__Action item__. Search the records for lines with the word "Вискоза" and copy each match.

[Dataset records — start]

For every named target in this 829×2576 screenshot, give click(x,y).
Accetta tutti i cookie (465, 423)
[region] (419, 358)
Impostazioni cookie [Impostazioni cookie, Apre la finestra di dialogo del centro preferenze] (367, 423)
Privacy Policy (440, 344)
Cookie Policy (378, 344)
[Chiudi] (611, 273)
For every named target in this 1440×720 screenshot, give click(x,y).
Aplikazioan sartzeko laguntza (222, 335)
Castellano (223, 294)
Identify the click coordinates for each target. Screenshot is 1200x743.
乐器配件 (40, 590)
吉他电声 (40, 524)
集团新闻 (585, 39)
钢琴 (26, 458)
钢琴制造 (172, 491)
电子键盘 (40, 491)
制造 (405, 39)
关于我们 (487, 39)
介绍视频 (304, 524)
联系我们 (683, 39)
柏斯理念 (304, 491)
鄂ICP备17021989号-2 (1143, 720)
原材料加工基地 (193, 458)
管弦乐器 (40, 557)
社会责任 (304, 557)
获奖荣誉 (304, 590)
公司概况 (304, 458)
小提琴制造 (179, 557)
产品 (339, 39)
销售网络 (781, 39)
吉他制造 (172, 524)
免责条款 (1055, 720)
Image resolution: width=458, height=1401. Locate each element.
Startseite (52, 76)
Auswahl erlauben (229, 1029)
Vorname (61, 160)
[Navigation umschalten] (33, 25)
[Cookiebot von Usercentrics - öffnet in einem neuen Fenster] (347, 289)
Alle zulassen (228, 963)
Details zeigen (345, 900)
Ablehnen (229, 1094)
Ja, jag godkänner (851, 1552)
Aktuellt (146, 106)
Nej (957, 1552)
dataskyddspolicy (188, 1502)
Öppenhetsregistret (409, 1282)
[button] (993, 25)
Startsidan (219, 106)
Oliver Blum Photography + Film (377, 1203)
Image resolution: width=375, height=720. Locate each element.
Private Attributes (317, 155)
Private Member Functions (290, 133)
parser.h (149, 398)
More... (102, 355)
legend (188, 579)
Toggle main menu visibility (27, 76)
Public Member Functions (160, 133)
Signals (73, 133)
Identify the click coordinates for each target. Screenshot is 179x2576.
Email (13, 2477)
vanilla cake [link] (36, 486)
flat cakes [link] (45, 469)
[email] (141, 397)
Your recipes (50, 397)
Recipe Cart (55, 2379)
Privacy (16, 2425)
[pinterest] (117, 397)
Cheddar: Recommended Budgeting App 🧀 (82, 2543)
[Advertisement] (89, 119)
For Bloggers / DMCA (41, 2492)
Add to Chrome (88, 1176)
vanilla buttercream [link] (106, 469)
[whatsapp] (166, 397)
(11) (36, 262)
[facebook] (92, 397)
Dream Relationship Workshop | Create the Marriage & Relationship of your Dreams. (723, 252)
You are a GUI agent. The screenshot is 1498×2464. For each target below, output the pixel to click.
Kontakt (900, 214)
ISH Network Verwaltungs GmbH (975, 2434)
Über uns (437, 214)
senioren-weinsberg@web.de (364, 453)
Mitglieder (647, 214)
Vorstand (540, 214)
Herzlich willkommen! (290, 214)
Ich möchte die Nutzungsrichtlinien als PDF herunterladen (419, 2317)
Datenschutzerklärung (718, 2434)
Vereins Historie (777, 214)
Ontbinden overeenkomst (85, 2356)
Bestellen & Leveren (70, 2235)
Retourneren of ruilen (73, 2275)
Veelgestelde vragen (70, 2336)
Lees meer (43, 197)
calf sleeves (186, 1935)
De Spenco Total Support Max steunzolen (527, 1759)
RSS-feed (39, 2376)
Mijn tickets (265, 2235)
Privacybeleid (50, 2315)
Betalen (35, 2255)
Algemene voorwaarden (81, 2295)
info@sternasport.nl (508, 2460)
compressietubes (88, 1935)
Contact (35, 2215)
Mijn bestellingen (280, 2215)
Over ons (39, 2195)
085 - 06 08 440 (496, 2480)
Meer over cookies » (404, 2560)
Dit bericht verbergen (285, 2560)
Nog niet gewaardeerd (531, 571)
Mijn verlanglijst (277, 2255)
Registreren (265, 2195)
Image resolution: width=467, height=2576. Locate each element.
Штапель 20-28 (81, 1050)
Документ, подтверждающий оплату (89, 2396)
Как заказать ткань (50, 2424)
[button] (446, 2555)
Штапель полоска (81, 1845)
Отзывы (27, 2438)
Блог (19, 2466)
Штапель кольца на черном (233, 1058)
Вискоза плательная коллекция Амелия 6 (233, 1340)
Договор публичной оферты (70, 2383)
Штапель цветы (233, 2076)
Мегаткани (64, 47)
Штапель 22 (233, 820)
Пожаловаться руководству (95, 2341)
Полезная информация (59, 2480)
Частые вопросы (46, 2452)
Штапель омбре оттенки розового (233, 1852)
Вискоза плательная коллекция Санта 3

[Dataset records — finish]

__Answer for this exercise__.
Вискоза плательная коллекция Амелия 6 (233, 1340)
Вискоза плательная коллекция Санта 3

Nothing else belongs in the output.